Entre effluves et effroi

Ces photos, tout le monde les a vues et je ne serais sans doute pas revenu sur un événement somme toute guère surprenant avec un Trump ne cessant de souffler sur les braises, sans ce commentaire de Piketty, sans ce souvenir d'avoir il y a quelques temps écrit sur la vulgarité.

Certes c'est bien là le rôle du publiciste, politiste comme on aime à le nommer désormais, du chroniqueur ou de l'expert, que de souligner combien le sens d'un événement se cache derrière les apparences qui seules retiennent d'abord l'attention.

Quand même !

A regarder ces accoutrements, ces trognes invraisemblables, l'envie prêterait bien plutôt à sourire comme si s'était donnée ici rendez-vous, un concentré édifiant de stupidité, de colères insanes, de rancœurs obscènes. Ecouter leurs vociférations ne réconcilierait en rien avec le bon sens tant s'y entremêlent le pire des délires complotistes, des haines raciales, des frustrations sociales. Trump n'a pas créé ceci mais tout au long de son ascension politique et de sa présidence aura surfé sur cette vague. Ne l'aura sans doute même pas amplifié mais seulement conféré une apparence de légitimité. Les réseaux sociaux divers et variés non plus mais auront, jusqu'au bout, fait écho à leurs divagations. A Memmi parlait à propos du racisme d'une misérable machine de mots … Mais, cette odieuse machinerie une fois enclenchée …

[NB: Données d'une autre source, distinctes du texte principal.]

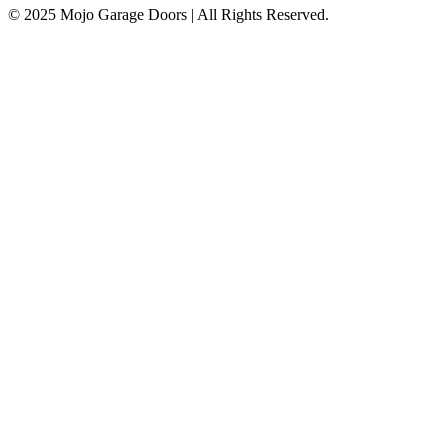
© 2025 Mojo Garage Doors | All Rights Reserved.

Voici chronique d'une haine ordinaire qui gronde sourdement ne se laissant entendre qu'à ceux qui auraient l'ouïe fine ou scruteraient par vocation ou profession à la débusquer. Voici chronique de la passion abandonnée à son étrange capacité à s'auto-alimenter qui laisse en tout cas dubitatif devant les réponses usuelles des philosophes escomptant que raison bien ordonnée fût capable d'endiguer, canaliser ou contenir cette passion en des limites acceptables : voire de la sublimer vers des idéaux constructifs ! Comme si s'asseoir à une table et débattre à armes égales pût être suffisant ; seulement possible … Même si je ne conteste pas qu'il n'est guère d'autre antidote à cet ogre-ci que de le nourrir néanmoins de raisons, de savoirs, d'art

Peut-être, oui, avons-nous fermé les yeux et cru que ces USA qui dans les années d'après-guerre se piquèrent d'être les gendarmes du onde et les gardiens de la liberté, qui avaient commencé, avec les années soixante, à faire le ménage chez eux et à en finir avec les formes les plus insupportables de la ségrégation, que ces USA, oui, avaient tiré un trait sur cette mythologie des pères fondateurs et des Pilgrim Fathers - qui n'étaient après tout que des puritains absolus idéologues sans doute intolérants et peu soucieux des autochtones vivant sur les terres où ils accostèrent - une mythologie de la liberté, certes, mais de la seule sienne propre ; une mythologie qui allait nourrir une incroyable et systématique élimination des indiens, et justifier la gloire téméraire mais si ambiguë de ces colons, venus de cette lie que l'Europe rejetait, et qu'ils rejetteraient bientôt eux-même sitôt qu'elle cessera d'être d'un blanc pur ; qui allait si longtemps pratiquer l'esclavage puis justifier l'odieuse discrimination … et bientôt se refermer sur soi dans ce culte psychotique de soi.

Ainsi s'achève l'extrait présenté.